- Battle of Mayoyao Ridge: Part of the 1944–1945 Philippine campaign and the Pacific Theater of World War II
| Date | July 26, 1945, to August 9, 1945 |
| Location | Mayoyao, Mt. Province |
| Result | Allied victory |

Belligerents
- Commonwealth of the Philippines Supported by: United States: Japan
- Commanders and leaders: Donald Blackburn

Units involved
- United States Army Forces in the Philippines – Northern Luzon: Imperial Japanese Army

= Battle of Mayoyao Ridge =

Battle in world war II

The Battle of Mayoyao Ridge was part of the Philippines campaign of 1944–1945 during World War II.

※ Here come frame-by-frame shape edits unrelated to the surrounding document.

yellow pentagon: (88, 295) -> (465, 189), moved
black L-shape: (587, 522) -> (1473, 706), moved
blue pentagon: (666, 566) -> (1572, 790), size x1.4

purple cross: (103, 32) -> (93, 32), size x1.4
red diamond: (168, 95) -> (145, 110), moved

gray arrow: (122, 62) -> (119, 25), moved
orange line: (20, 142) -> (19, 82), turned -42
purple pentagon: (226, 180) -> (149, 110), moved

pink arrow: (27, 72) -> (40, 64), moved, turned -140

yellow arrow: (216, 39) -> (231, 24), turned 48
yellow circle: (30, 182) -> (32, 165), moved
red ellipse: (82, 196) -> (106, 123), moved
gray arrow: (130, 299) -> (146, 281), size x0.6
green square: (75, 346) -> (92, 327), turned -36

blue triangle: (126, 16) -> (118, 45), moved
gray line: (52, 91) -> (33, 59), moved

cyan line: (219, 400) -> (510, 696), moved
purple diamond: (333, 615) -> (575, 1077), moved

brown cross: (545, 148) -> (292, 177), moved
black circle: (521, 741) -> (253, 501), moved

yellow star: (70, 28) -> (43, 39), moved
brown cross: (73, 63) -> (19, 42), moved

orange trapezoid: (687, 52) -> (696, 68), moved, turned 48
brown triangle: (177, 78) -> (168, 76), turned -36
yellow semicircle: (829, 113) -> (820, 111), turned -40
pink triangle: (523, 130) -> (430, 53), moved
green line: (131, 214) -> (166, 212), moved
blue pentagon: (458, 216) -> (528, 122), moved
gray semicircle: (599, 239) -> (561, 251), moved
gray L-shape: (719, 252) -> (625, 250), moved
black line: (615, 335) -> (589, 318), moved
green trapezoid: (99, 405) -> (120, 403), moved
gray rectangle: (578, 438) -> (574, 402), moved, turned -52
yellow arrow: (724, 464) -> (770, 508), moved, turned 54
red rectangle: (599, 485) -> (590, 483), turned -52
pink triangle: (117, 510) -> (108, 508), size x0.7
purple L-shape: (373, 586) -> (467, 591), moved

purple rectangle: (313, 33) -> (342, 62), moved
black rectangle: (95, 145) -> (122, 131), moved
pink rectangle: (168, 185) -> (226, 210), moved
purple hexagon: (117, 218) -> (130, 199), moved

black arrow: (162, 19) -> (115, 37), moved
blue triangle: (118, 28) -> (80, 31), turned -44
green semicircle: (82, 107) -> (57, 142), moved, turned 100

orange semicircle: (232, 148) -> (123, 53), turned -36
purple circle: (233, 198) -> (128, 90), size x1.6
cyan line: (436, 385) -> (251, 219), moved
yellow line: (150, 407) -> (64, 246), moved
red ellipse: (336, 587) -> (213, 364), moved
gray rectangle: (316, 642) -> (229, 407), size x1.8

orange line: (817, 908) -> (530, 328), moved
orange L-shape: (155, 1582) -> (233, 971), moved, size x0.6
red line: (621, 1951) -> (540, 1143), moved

From July 26, to August 9, 1945, Filipino soldiers of the 11th Infantry Regiment, United States Army Forces in the Philippines – Northern Luzon, under the command of Donald Blackburn, supported by airstrikes by Army Air Forces, captured the Japanese stronghold of Mayoyao, Ifugao in Northern Luzon.

== Historical marker ==

The memorial or historical marker, located at Mount Nagchajan in Mayoyao, Ifugao, marks the site of the “Battle of Mayoyao Ridge”. The battle was fought between the Japanese Imperial forces and the combined Filipino and American soldiers, towards the end of World War II. The result was key to the eventual surrender of General Yamashita at Kiangan, Ifugao.